Extracted page text data
════

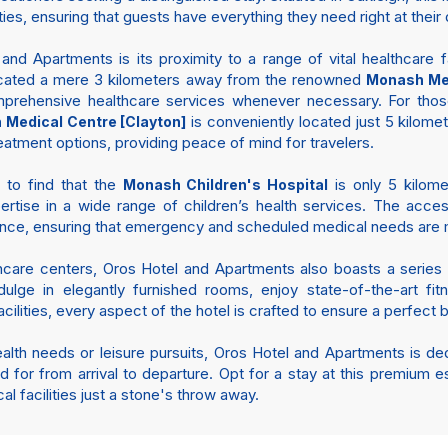
ties, ensuring that guests have everything they need right at their
d Apartments is its proximity to a range of vital healthcare fac
s located a mere 3 kilometers away from the renowned
Monash Med
prehensive healthcare services whenever necessary. For thos
is conveniently located just 5 kilomet
Medical Centre [Clayton]
atment options, providing peace of mind for travelers.
d to find that the
is only 5 kilomet
Monash Children's Hospital
tise in a wide range of children’s health services. The access
nce, ensuring that emergency and scheduled medical needs are me
lthcare centers, Oros Hotel and Apartments also boasts a series
lge in elegantly furnished rooms, enjoy state-of-the-art fitne
facilities, every aspect of the hotel is crafted to ensure a perfect
ealth needs or leisure pursuits, Oros Hotel and Apartments is d
d for from arrival to departure. Opt for a stay at this premium
al facilities just a stone's throw away.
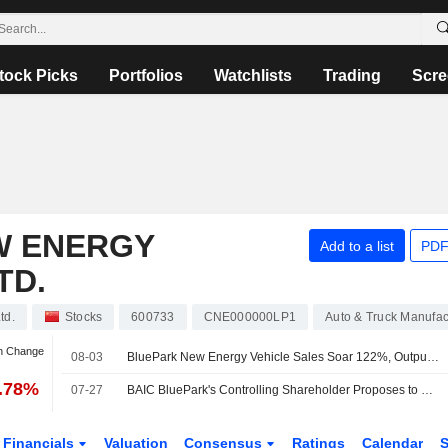
tock Picks
Portfolios
Watchlists
Trading
Scre
W ENERGY
Add to a list
PDF
TD.
td.
Stocks
600733
CNE000000LP1
Auto & Truck Manufac
an Change
08-03
BluePark New Energy Vehicle Sales Soar 122%, Output Surges 108% in July
5.78%
07-27
BAIC BluePark's Controlling Shareholder Proposes to Raise Company Stake for Up to 100 Million Yuan; Shares Up 4%
Financials
Valuation
Consensus
Ratings
Calendar
S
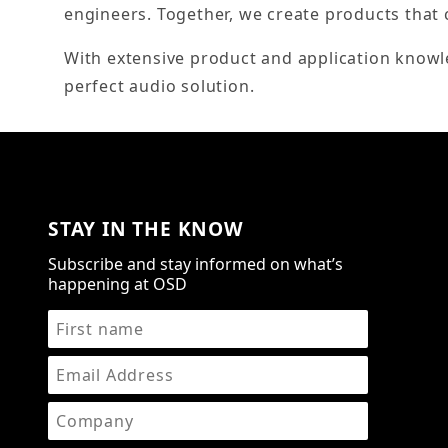
engineers. Together, we create products that 
With extensive product and application knowl
perfect audio solution.
STAY IN THE KNOW
Subscribe and stay informed on what’s
happening at OSD
STAY IN THE KNOW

════

What this task involves:
Excluding images, return all of the records above word for word.

Completed task:
ties, ensuring that guests have everything they need right at their
d Apartments is its proximity to a range of vital healthcare fac
s located a mere 3 kilometers away from the renowned
Monash Med
prehensive healthcare services whenever necessary. For thos
is conveniently located just 5 kilomet
Medical Centre [Clayton]
atment options, providing peace of mind for travelers.
d to find that the
is only 5 kilomet
Monash Children's Hospital
tise in a wide range of children’s health services. The access
nce, ensuring that emergency and scheduled medical needs are me
lthcare centers, Oros Hotel and Apartments also boasts a series
lge in elegantly furnished rooms, enjoy state-of-the-art fitne
facilities, every aspect of the hotel is crafted to ensure a perfect
ealth needs or leisure pursuits, Oros Hotel and Apartments is d
d for from arrival to departure. Opt for a stay at this premium
al facilities just a stone's throw away.
tock Picks
Portfolios
Watchlists
Trading
Scre
W ENERGY
Add to a list
PDF
TD.
td.
Stocks
600733
CNE000000LP1
Auto & Truck Manufac
an Change
08-03
BluePark New Energy Vehicle Sales Soar 122%, Output Surges 108% in July
5.78%
07-27
BAIC BluePark's Controlling Shareholder Proposes to Raise Company Stake for Up to 100 Million Yuan; Shares Up 4%
Financials
Valuation
Consensus
Ratings
Calendar
S
engineers. Together, we create products that 
With extensive product and application knowl
perfect audio solution.
STAY IN THE KNOW
Subscribe and stay informed on what’s
happening at OSD
STAY IN THE KNOW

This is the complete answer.